__REQUIRED WORK__.
The answer must consist of each line below that contains the word "against", copied in full.

(Stored entries)
────
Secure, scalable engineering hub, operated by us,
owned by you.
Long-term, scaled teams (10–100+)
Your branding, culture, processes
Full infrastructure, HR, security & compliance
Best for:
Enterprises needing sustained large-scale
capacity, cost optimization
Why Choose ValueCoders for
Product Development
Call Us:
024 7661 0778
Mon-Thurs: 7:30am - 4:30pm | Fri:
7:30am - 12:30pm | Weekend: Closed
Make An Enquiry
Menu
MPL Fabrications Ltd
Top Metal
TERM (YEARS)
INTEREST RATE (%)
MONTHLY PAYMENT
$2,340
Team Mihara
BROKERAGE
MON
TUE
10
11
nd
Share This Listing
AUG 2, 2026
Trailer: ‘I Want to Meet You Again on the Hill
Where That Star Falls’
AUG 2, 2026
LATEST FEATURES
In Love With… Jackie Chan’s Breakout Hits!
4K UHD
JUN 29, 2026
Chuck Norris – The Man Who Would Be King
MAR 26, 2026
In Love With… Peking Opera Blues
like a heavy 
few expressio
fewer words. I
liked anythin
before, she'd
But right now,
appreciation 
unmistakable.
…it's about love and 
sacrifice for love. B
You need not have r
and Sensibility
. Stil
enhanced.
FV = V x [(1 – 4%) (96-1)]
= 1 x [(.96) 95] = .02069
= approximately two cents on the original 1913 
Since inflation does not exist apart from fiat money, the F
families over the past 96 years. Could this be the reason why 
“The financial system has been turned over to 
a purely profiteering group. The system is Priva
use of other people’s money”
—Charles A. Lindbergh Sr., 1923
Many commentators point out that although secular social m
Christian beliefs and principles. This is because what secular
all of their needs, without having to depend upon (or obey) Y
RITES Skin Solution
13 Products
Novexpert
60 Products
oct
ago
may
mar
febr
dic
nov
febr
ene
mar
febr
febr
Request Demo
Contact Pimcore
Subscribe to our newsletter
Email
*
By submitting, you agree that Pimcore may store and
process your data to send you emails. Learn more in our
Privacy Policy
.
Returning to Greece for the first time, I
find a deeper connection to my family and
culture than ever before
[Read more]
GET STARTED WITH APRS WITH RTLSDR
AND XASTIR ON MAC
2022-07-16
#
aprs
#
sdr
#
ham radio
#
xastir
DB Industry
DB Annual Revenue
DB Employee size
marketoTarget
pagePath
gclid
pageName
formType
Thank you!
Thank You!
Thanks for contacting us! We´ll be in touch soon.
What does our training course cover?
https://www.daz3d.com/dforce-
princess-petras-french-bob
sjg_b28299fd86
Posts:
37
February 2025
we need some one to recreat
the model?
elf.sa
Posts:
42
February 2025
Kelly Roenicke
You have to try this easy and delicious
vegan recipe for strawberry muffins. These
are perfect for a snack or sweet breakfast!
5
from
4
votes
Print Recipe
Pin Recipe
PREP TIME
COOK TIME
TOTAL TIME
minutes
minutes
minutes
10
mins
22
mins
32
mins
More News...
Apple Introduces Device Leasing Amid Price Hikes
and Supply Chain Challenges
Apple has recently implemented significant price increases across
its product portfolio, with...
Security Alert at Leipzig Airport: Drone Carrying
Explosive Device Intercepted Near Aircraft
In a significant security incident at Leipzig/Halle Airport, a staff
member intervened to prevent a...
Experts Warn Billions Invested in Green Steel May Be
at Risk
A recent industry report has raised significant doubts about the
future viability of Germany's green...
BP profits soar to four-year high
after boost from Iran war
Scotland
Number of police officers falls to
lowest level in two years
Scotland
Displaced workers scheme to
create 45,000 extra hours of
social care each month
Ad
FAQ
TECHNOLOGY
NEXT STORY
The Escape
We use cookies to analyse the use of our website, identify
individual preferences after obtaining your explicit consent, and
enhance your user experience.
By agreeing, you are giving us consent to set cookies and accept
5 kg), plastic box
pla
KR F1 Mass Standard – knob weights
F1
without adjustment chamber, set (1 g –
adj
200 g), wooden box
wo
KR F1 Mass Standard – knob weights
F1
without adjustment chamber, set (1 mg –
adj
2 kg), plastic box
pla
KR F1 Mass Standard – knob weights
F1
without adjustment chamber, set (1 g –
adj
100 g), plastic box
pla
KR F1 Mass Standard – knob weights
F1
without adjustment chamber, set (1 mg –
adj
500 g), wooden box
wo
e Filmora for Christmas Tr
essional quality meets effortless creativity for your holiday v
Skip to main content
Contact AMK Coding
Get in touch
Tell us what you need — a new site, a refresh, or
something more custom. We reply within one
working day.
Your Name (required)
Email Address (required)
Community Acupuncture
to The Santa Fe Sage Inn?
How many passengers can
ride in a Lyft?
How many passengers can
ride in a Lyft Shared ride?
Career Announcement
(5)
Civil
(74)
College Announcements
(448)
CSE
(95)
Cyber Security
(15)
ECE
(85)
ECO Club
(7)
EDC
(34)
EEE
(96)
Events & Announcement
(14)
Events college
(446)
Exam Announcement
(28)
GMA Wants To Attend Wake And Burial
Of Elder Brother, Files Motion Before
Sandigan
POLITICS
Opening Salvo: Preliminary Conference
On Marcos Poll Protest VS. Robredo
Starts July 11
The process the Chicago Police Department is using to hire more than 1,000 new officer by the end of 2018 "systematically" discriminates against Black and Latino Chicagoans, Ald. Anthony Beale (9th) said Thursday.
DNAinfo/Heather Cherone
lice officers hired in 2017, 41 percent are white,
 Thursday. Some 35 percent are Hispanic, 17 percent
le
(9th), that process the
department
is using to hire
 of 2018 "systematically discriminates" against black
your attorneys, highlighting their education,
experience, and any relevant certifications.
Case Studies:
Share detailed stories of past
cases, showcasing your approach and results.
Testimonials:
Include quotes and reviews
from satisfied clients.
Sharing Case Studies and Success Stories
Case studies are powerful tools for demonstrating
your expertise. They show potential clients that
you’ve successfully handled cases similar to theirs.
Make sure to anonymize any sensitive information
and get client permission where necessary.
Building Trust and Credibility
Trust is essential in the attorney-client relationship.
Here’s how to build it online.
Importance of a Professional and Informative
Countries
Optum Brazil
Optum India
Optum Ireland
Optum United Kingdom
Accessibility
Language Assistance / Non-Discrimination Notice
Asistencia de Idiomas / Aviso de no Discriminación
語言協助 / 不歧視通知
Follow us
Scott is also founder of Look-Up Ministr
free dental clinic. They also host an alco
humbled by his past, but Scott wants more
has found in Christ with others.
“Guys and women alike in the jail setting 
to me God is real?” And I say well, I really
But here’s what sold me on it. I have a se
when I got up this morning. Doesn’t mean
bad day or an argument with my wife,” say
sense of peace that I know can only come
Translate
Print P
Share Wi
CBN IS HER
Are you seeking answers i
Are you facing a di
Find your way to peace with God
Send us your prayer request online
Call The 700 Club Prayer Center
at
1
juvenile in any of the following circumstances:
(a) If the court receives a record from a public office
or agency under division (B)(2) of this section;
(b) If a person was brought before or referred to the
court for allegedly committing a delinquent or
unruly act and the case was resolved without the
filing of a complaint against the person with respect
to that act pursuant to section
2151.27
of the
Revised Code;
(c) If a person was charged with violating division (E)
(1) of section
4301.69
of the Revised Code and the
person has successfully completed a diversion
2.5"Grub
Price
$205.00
────
__RESPONSE__.
The process the Chicago Police Department is using to hire more than 1,000 new officer by the end of 2018 "systematically" discriminates against Black and Latino Chicagoans, Ald. Anthony Beale (9th) said Thursday.
 of 2018 "systematically discriminates" against black
filing of a complaint against the person with respect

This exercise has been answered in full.